Dropbox Smart Sync

Dropbox Smart Sync is a new feature that allows you to store files online and browse through them with Windows File Explorer or Mac Finder. The files are not synced. They are only online, not on your local hard drive.

This is an important change in technology for small businesses and individuals with a large number of files. It is exactly like having a server for your files, but this server is always available whether you’re at your office or using a laptop on the road. And better yet, it’s someone else’s responsibility to keep the server running and backed up. You have access to all of your files at all times, regardless of the size of the hard drive on your computer. You can get a 256Gb solid state drive for your laptop and still have full access to hundreds of gigabytes of files and photos stored online.

Box was the first company to make this available when it introduced Box Drive last summer. Box Drive is now the preferred way to access files in Box and will become the default for all users in the next few months.

Microsoft added the same feature with OneDrive Files On Demand in the latest Windows 10 update, but it has implemented it in an utterly confusing way. I’ve set up OneDrive Files On Demand on many computers and I find it confusing every time.

Dropbox began testing Smart Sync for its business customers early last year. Dropbox For Business is the Dropbox service for teams that want to have central administration of user accounts and other business features. It’s quite a nice service but it doesn’t fit for individuals, and some small businesses are happy to let employees use their individual Dropbox accounts to avoid the IT overhead of Dropbox For Business. Until recently Smart Sync was unavailable to all those individual and small business users.

Enter Dropbox Professional. It is a new tier of service aimed at individuals and small businesses with large numbers of files – entrepreneurs, creative professionals, law offices, or anyone who can benefit from an online file server that can be browsed easily. Dropbox Professional includes Smart Sync.

Dropbox Professional is expensive – $199/year or $19.99/month. That’s twice as much as a comparable Dropbox Plus plan with the same amount of storage space (1 Tb), and slightly more than a Box business account. (OneDrive costs far less and OneDrive Files On Demand is available to every Windows user, even for free personal OneDrive accounts. Seriously, though, OneDrive is such a mess that I actively steer my clients away from it now.)

If you can benefit from Smart Sync, $199 is a small price to pay. With Smart Sync, your computer is not slowed down by the need to sync all the online files and your hard drive does not fill up with files. When someone shares a folder with you on Dropbox, you don’t have to wait for it to be synced before you can browse through the files.

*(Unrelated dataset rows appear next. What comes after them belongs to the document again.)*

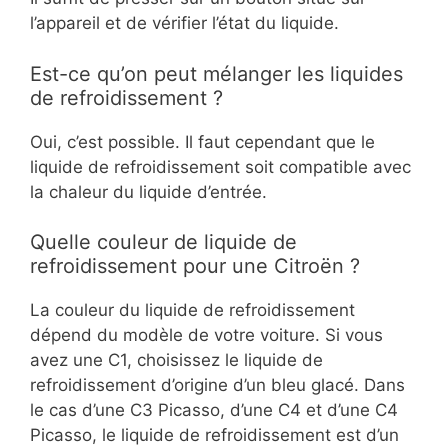
l’appareil et de vérifier l’état du liquide.
Est-ce qu’on peut mélanger les liquides
de refroidissement ?
Oui, c’est possible. Il faut cependant que le
liquide de refroidissement soit compatible avec
la chaleur du liquide d’entrée.
Quelle couleur de liquide de
refroidissement pour une Citroën ?
La couleur du liquide de refroidissement
dépend du modèle de votre voiture. Si vous
avez une C1, choisissez le liquide de
refroidissement d’origine d’un bleu glacé. Dans
le cas d’une C3 Picasso, d’une C4 et d’une C4
Picasso, le liquide de refroidissement est d’un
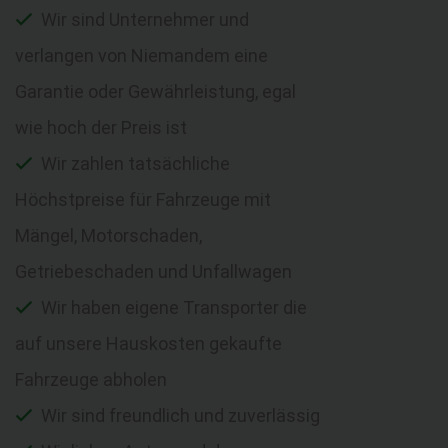
Wir sind Unternehmer und
verlangen von Niemandem eine
Garantie oder Gewährleistung, egal
wie hoch der Preis ist
Wir zahlen tatsächliche
Höchstpreise für Fahrzeuge mit
Mängel, Motorschaden,
Getriebeschaden und Unfallwagen
Wir haben eigene Transporter die
auf unsere Hauskosten gekaufte
Fahrzeuge abholen
Wir sind freundlich und zuverlässig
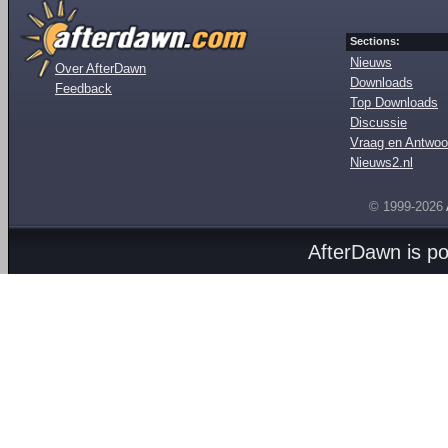
Sections:
Nieuws
Over AfterDawn
Downloads
Feedback
Top Downloads
Discussie
Vraag en Antwoo
Nieuws2.nl
© 1999-2026
AfterDawn is p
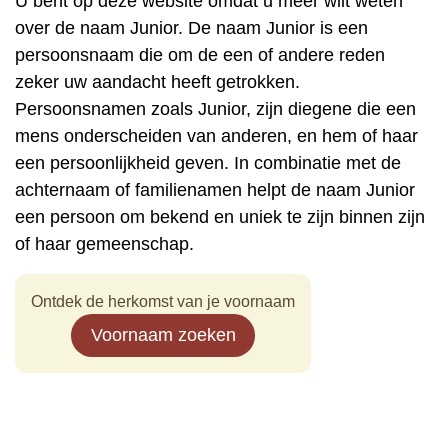
U bent op deze website omdat u meer wilt weten
over de naam Junior. De naam Junior is een
persoonsnaam die om de een of andere reden
zeker uw aandacht heeft getrokken.
Persoonsnamen zoals Junior, zijn diegene die een
mens onderscheiden van anderen, en hem of haar
een persoonlijkheid geven. In combinatie met de
achternaam of familienamen helpt de naam Junior
een persoon om bekend en uniek te zijn binnen zijn
of haar gemeenschap.
Ontdek de herkomst van je voornaam
Voornaam zoeken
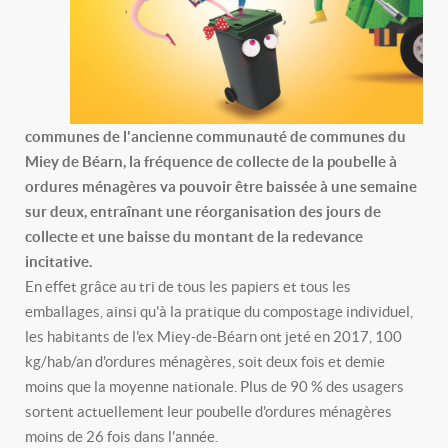
communes de l'ancienne communauté de communes du
Miey de Béarn, la fréquence de collecte de la poubelle à
ordures ménagères va pouvoir être baissée à une semaine
sur deux, entraînant une réorganisation des jours de
collecte et une baisse du montant de la redevance
incitative.
En effet grâce au tri de tous les papiers et tous les
emballages, ainsi qu'à la pratique du compostage individuel,
les habitants de l'ex Miey-de-Béarn ont jeté en 2017, 100
kg/hab/an d'ordures ménagères, soit deux fois et demie
moins que la moyenne nationale. Plus de 90 % des usagers
sortent actuellement leur poubelle d'ordures ménagères
moins de 26 fois dans l'année.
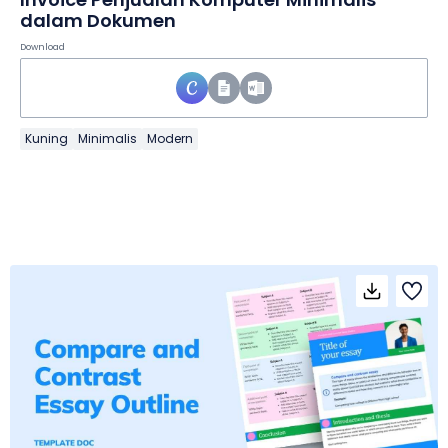
dalam Dokumen
Download
Kuning
Minimalis
Modern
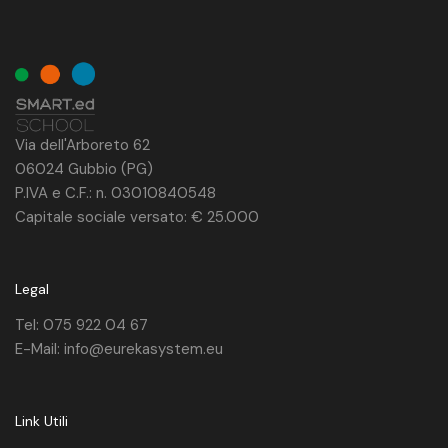
Via dell'Arboreto 62
06024 Gubbio (PG)
P.IVA e C.F.: n. 03010840548
Capitale sociale versato: € 25.000
Legal
Tel: 075 922 04 67
E-Mail: info@eurekasystem.eu
Link Utili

A Dropbox Professional subscription has a few other unique features. The important ones: deleted files can be recovered for 120 days instead of 30 days; and “Version history” allows you to roll back to any earlier version of a file from the previous 120 days, while Dropbox Plus only covers the previous 30 days.

Dropbox Professional also has a new Showcase feature that can be used for branded Powerpoint-like presentations of shared files – useful for marketers and designers and very diligent professionals but likely to be ignored by everyone else.

Dropbox Smart Sync setup

If you have an individual Dropbox subscription and you upgrade to Dropbox Professional, the only setup option is an easy choice: should new files be synced (“local”) or online-only? You’ll be able to browse through them on your computer either way. Choose “online-only.”

Dropbox Smart Sync - marking folders as local or online-only

Smart Sync is available immediately after you sign up. You don’t have to install a new agent or restart your computer. “Smart Sync” will be on the right-click menu for each file and folder in Dropbox. You can right-click a folder and click on Smart Sync / Online-only. The files will still be listed, exactly the same as before, but the hard drive space will be freed up. The icon for the files will change to a little cloud. When you click to open a file, Dropbox will silently download it in the background, then open it exactly like any other file.

You can also right-click files and folders and mark them as Local to have them synced to your hard drive. That’s the traditional way for working with Dropbox files, and it allows you to climb on a plane and still have access to the files without an Internet connection.

This is a natural evolution for our technology. It works smoothly and requires no learning curve. I think this will become the standard way for us to work with our files soon. If it would help you to free some space on your hard drive, look hard at Dropbox Professional. It’s a small price for the people who need it.